Reflexión agustiniana

Escrito el 25/05/2024
Agustinos


La paz en la ciudad terrena y en la celeste

Los que aman los bienes de esta tierra constituyen una comunidad que solemos llamar la ciudad terrena y que se dedican a los valores y bienes de este mundo: “No obstante, sean cualesquiera sus intereses, si se trata de un conjunto no de bestias, sino de seres racionales, y está asociado en virtud de la participación armoniosa de los bienes que le interesan, se puede llamar pueblo con todo derecho. Y se tratará de un pueblo tanto mejor cuanto su concordia sea sobre intereses más nobles, y tanto peor cuanto más bajos sean estos” (La ciudad de Dios 19, 24). Esta paz que está cimentada en valores temporales y en bienes materiales, evidentemente es débil e incompleta, ya que no se tiene en cuenta los valores eternos y no hay verdadera unidad de corazones. La justicia que de aquí nace se fundamenta en el propio interés y no en el respeto a los derechos de los demás: “Estos se dan la paz para poder gozar, no de Dios, sino del mundo sin las incomodidades de los pleitos y de las guerras; y cuando dan paz a los justos, cesando de perseguirlos, no puede ser una paz verdadera, porque están desunidos los corazones. Pues, así como se llama consorte a aquel que une a otro su suerte, del mismo modo se llama concorde al que tiene el corazón unido a otro. Y nosotros, carísimos, a quienes Cristo deja la paz, y da su paz, no como la da el mundo, sino como la da el que hizo el mundo, para tener concordia, unamos nuestros corazones en un solo y levantémoslos al cielo para que no se corrompan en la tierra” (Comentario a Juan 77, 5).

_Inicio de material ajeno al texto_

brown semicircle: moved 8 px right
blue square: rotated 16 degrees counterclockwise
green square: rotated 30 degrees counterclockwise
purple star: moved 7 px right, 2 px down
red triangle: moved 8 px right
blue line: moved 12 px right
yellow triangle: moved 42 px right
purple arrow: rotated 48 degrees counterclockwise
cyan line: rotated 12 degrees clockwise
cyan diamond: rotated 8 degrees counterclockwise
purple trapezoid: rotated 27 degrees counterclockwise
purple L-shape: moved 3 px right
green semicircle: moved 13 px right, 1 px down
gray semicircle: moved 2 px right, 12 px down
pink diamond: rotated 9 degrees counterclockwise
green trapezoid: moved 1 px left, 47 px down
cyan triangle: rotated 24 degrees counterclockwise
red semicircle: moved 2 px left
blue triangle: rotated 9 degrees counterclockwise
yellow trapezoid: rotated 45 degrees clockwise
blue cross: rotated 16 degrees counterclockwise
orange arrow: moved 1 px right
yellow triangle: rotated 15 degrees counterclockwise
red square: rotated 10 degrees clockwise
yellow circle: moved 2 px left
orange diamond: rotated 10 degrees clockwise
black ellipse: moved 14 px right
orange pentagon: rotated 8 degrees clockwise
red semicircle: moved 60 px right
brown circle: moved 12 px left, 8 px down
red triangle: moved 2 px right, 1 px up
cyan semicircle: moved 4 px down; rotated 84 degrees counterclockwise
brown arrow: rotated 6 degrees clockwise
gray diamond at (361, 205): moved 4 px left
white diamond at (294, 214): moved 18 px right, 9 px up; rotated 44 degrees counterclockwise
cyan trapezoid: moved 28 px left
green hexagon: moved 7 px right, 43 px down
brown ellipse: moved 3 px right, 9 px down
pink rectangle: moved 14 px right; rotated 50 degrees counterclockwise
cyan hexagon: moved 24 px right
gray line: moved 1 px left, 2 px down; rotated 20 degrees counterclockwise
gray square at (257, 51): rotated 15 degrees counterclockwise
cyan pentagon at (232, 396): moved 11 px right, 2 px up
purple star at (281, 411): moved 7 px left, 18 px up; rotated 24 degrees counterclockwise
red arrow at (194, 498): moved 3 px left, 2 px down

En esta sociedad se busca la felicidad, se quiere la paz: “¡Cuánto más el hombre se siente de algún modo impulsado por las leyes de su naturaleza a formar sociedad con los demás hombres y a vivir en paz con todos ellos en lo que esté de su mano! ¡Si hasta los mismos malvados emprenden la guerra en busca de la paz para los suyos! Si les fuera posible, someterían bajo su dominio a todos los hombres para que todo y todos estuvieran al servicio de uno sólo. ¿Qué les mueve sino el que acepten estar en paz con él, sea por amor, sea por temor? ¡He aquí cómo la soberbia trata de ser una perversa imitación de Dios! Detesta que bajo su dominio se establezca una igualdad común, y, en cambio, trata de imponer su propia dominación a sus iguales en el puesto de Dios. Detesta la justa paz de Dios y ama la inicua paz impuesta por ella misma. Pero lo que no puede lograr de manera alguna es dejar de amar la paz de una forma u otra” (La ciudad de Dios 19,12, 2).

Esta paz no es un bien despreciable, aunque sea frágil, viene siempre acompañada de otros bienes y secundada por otros dones y es Dios mismo el que da la fuerza para custodiarla: “Dios el autor sapientísimo, y el justísimo regulador de todo ser, ha puesto a este mortal género humano como el más bello ornato de toda la tierra. Él ha otorgado al hombre determinados bienes apropiados para esta vida: la paz temporal a la medida de la vida mortal en su mismo bienestar y seguridad, así como en la vida social con sus semejantes, y, además, todo aquello que es necesario para la protección o la recuperación de esta paz, como es todo lo que de una manera adecuada y conveniente está al alcance de nuestros sentidos: la luz, la oscuridad, el aire puro, las aguas limpias y cuanto nos sirve para alimentar, cubrir, cuidar y adornar nuestro cuerpo. Pero todo ello con una condición justísima: que todo el mortal que haga recto uso de tales bienes, de acuerdo con la paz de los mortales, recibirá bienes más abundantes y mejores, a saber: la paz misma de la inmortalidad, con una gloria y un honor de acuerdo con ella en la vida eterna con el fin de gozar de Dios y del prójimo en Dios” (La ciudad de Dios 19, 13, 2).